Sunday, February 1, 2015

Climate Communication Website

This website focuses on the connections between extreme weather and climate change on our ever-changing planet. The reviewers and researchers at the National Center for atmospheric research, Kevin Trenberth, Jerry Meehl, Jeff Masters, and Richard Somerville want people to understand the effect that global warming is having on our climate. In a wide swing between extreme temperatures there has been more reoccurring precipitation and drought. These changes are being provoked by anthropogenic causes.

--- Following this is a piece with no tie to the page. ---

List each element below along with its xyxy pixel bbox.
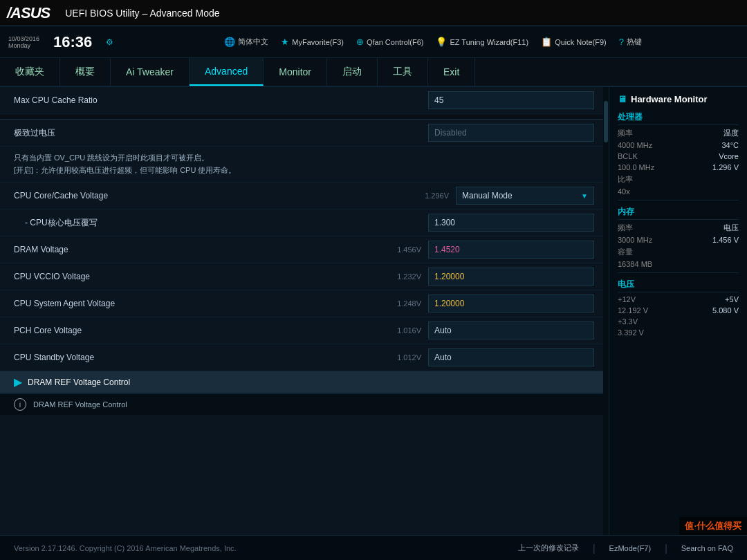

Over the past decade, 75 counties set all-time record highs but only 15 countries set all-time record lows. In 2010, 19 countries set new all-time record high temperatures, but not a single country set a new all-time record low (among those countries keeping these 
statistics).


Focusing on the 2003 European heatwave that killed tens of thousands of people, in the image above, the researchers have analyzed the increasing odds for an occurrence such as that.An event like the 2003 heatwave becomes much more likely after factoring in the observed warming of 2°F over Europe and increased weather variability.5 In addition, comparing computer models of climate with and without human contribution shows that human influence has roughly quadrupled the odds of a European summer as hot as or hotter than the summer of 2003.

The website focuses on extreme weather happenings such as increased temperatures, drought, floods, circulation changes, seasonal storms, etc. with a purpose to "publicize and illuminate the latest climate research in plain language, making the science more accessible to the public and policy makers."